# Training an entities recognition model

Importing the required code files

In [1]:
from os import getcwd, path
import sys
import matplotlib.pyplot as plt

BASE_PATH = path.dirname(getcwd())
sys.path.append(BASE_PATH)

from entities_recognition.bilstm.train import trainIters, evaluate
from config import START_TAG, STOP_TAG

In [2]:
print(BASE_PATH)

/Users/2359media/Documents/botbot-nlp


The training data must be an array that:
- Contains tuples of (sentence, tags)
- Sentence will be splitted using nltk.wordpunct_tokenize
- Tags will be splitted using .split() - hence spaces by default

Each entity must be separated into 3 kinds of tag: B- (Begin), I- (Inside) and O- (Outside)

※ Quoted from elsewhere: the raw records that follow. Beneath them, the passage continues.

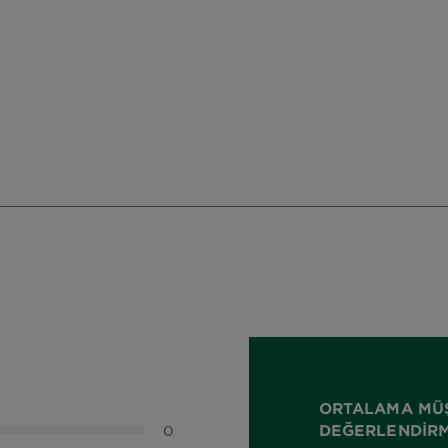
ORTALAMA MÜ
DEĞERLENDIRM
0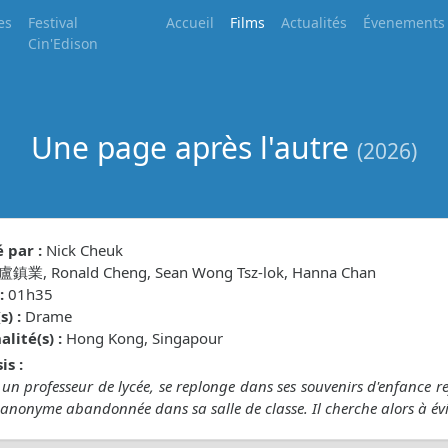
es
Festival
Accueil
Films
Actualités
Évenements
Cin'Edison
Une page après l'autre
(2026)
 par :
Nick Cheuk
盧鎮業, Ronald Cheng, Sean Wong Tsz-lok, Hanna Chan
:
01h35
) :
Drame
lité(s) :
Hong Kong, Singapour
is :
un professeur de lycée, se replonge dans ses souvenirs d'enfance r
 anonyme abandonnée dans sa salle de classe. Il cherche alors à évi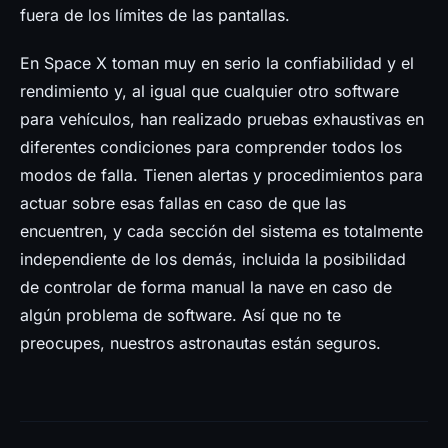
fuera de los límites de las pantallas.
En Space X toman muy en serio la confiabilidad y el
rendimiento y, al igual que cualquier otro software
para vehículos, han realizado pruebas exhaustivas en
diferentes condiciones para comprender todos los
modos de falla. Tienen alertas y procedimientos para
actuar sobre esas fallas en caso de que las
encuentren, y cada sección del sistema es totalmente
independiente de los demás, incluida la posibilidad
de controlar de forma manual la nave en caso de
algún problema de software. Así que no te
preocupes, nuestros astronautas están seguros.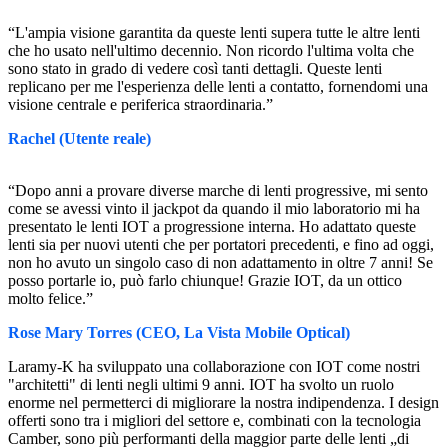
“L'ampia visione garantita da queste lenti supera tutte le altre lenti
che ho usato nell'ultimo decennio. Non ricordo l'ultima volta che
sono stato in grado di vedere così tanti dettagli. Queste lenti
replicano per me l'esperienza delle lenti a contatto, fornendomi una
visione centrale e periferica straordinaria.”
Rachel (Utente reale)
“Dopo anni a provare diverse marche di lenti progressive, mi sento
come se avessi vinto il jackpot da quando il mio laboratorio mi ha
presentato le lenti IOT a progressione interna. Ho adattato queste
lenti sia per nuovi utenti che per portatori precedenti, e fino ad oggi,
non ho avuto un singolo caso di non adattamento in oltre 7 anni! Se
posso portarle io, può farlo chiunque! Grazie IOT, da un ottico
molto felice.”
Rose Mary Torres (CEO, La Vista Mobile Optical)
Laramy-K ha sviluppato una collaborazione con IOT come nostri
"architetti" di lenti negli ultimi 9 anni. IOT ha svolto un ruolo
enorme nel permetterci di migliorare la nostra indipendenza. I design
offerti sono tra i migliori del settore e, combinati con la tecnologia
Camber, sono più performanti della maggior parte delle lenti „di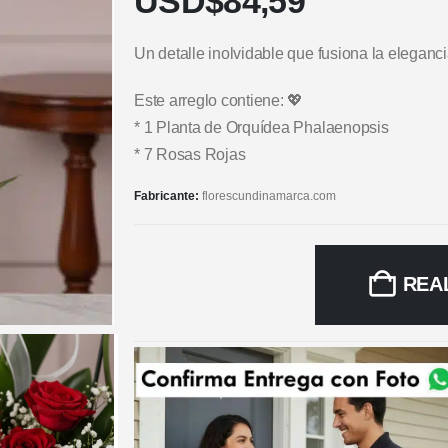
USD$
84,59
Un detalle inolvidable que fusiona la eleganci
Este arreglo contiene: 💖
* 1 Planta de Orquídea Phalaenopsis
* 7 Rosas Rojas
Fabricante:
florescundinamarca.com
REA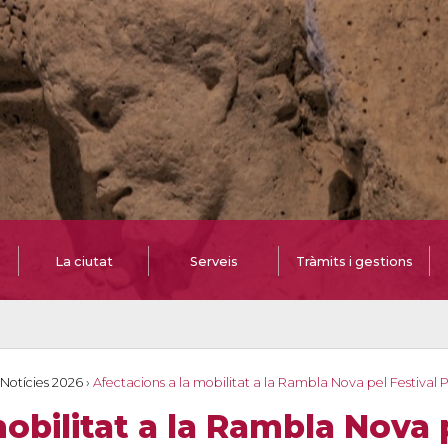
La ciutat
Serveis
Tràmits i gestions
Notícies 2026
›
Afectacions a la mobilitat a la Rambla Nova pel Festival 
obilitat a la Rambla Nova p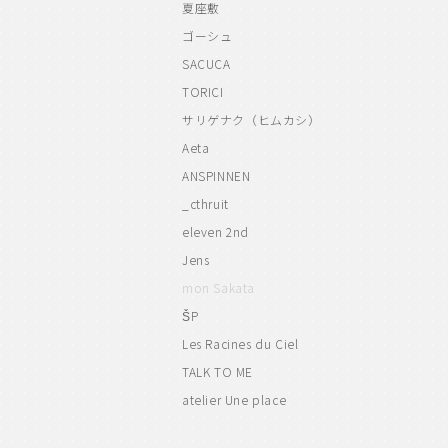
夏座敷
ゴーシュ
SACUCA
TORICI
サリゲナク（ヒムカシ）
Aeta
ANSPINNEN
_cthruit
eleven 2nd
Jens
mon Sakata
ŠP
Les Racines du Ciel
TALK TO ME
atelier Une place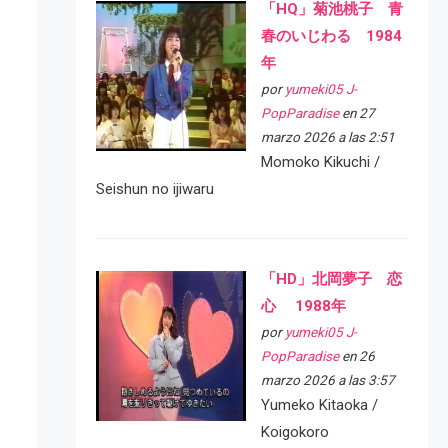
「HQ」菊池桃子 青
春のいじわる 1984
年
por
yumeki05 J-
PopParadise
en 27
marzo 2026 a las 2:51
Momoko Kikuchi /
Seishun no ijiwaru
「HD」北岡夢子 恋
心 1988年
por
yumeki05 J-
PopParadise
en 26
marzo 2026 a las 3:57
Yumeko Kitaoka /
Koigokoro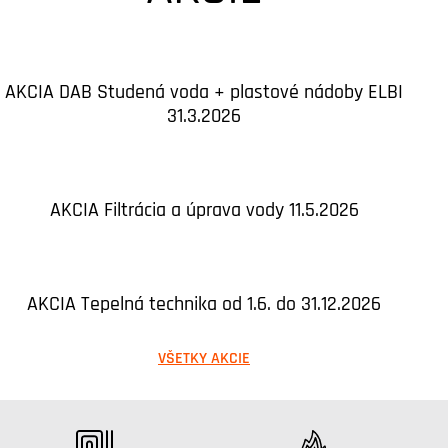
AKCIA DAB Studená voda + plastové nádoby ELBI
31.3.2026
AKCIA Filtrácia a úprava vody 11.5.2026
AKCIA Tepelná technika od 1.6. do 31.12.2026
VŠETKY AKCIE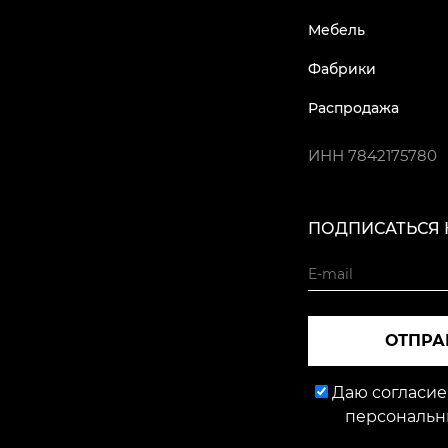
Мебель
Фабрики
Распродажа
ИНН
7842175780
ПОДПИСАТЬСЯ 
ОТПРА
Даю согласие
персональн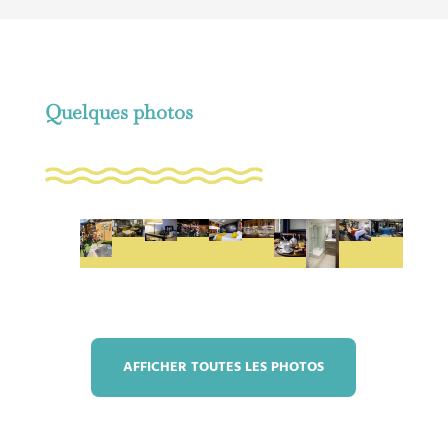
Quelques photos
AFFICHER TOUTES LES PHOTOS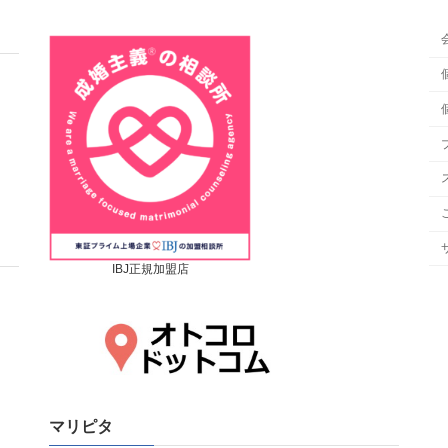
IBJ正規加盟店
マリピタ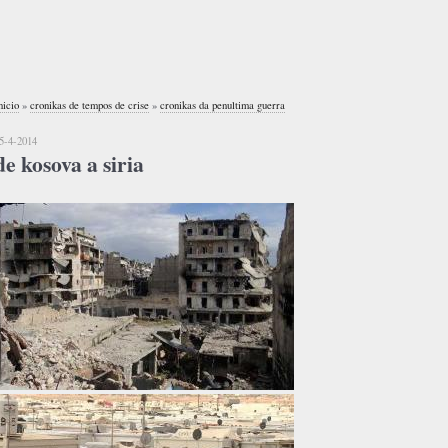
nicio
»
cronikas de tempos de crise
»
cronikas da penultima guerra
5-4-2014
de kosova a siria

_This is to help with separation in the case of consecutive entities_

A `dictionary` to translate from these tags into consecutive indices must be defined
This dictionary will contain:
- The empty token
- `START_TAG` and `END_TAG` tokens (imported from global configs - used internally to indicate start and end of sentence)
- Entities B-, I-, O- tokens

**Sample training data for email recognition:**

In [3]:
training_data = [(
    'My email address is at luungoc2005@gmail.com',
    '- - - - - - - - - - B-EMAIL I-EMAIL I-EMAIL I-EMAIL I-EMAIL O-EMAIL'
), (
    'Contact me at contact@2359media.net',
    '- - - - - - B-EMAIL I-EMAIL I-EMAIL I-EMAIL I-EMAIL O-EMAIL'
), (
    'test.email@microsoft.com is a testing email address',
    'B-EMAIL I-EMAIL I-EMAIL I-EMAIL I-EMAIL I-EMAIL O-EMAIL - - - - - - - - - -'
), (
    'Any inquiries email thesloth_197@gmail.com for assistance',
    '- - - - - - B-EMAIL I-EMAIL I-EMAIL I-EMAIL I-EMAIL I-EMAIL O-EMAIL - - - -'
), (
    'Email addresses include test.noreply@gmail.com hello.vietnam@hallo.org contact@rocket.net',
    '- - - - - - B-EMAIL I-EMAIL I-EMAIL I-EMAIL I-EMAIL I-EMAIL O-EMAIL - B-EMAIL I-EMAIL I-EMAIL I-EMAIL I-EMAIL I-EMAIL O-EMAIL - B-EMAIL I-EMAIL I-EMAIL I-EMAIL O-EMAIL'
), (
    'Contact: tester@github.com at any hours',
    '- - - B-EMAIL I-EMAIL I-EMAIL I-EMAIL O-EMAIL - - - - - -'
)]

tag_to_ix = {
    '-': 0,
    'B-EMAIL': 1,
    'I-EMAIL': 2,
    'O-EMAIL': 3,
    START_TAG: 4,
    STOP_TAG: 5
}

Begin training the network
Logs will be saved into `entities_recognition/bilstm/logs` by default

Run `tensorboard --logdir=entities_recognition/bilstm/logs` from the root directory for training logs

Verbosity:
- `verbose = 0` for almost no console output
- `verbose = 1` will only log on `log_every` (10 epochs by default)
- `verbose = 2` (default) will use tqdm for both loops

In this case ~50 epochs should be sufficient (found by trial and error)

In [4]:
model = trainIters(training_data, tag_to_ix, n_iters=50, log_every=5, verbose=1)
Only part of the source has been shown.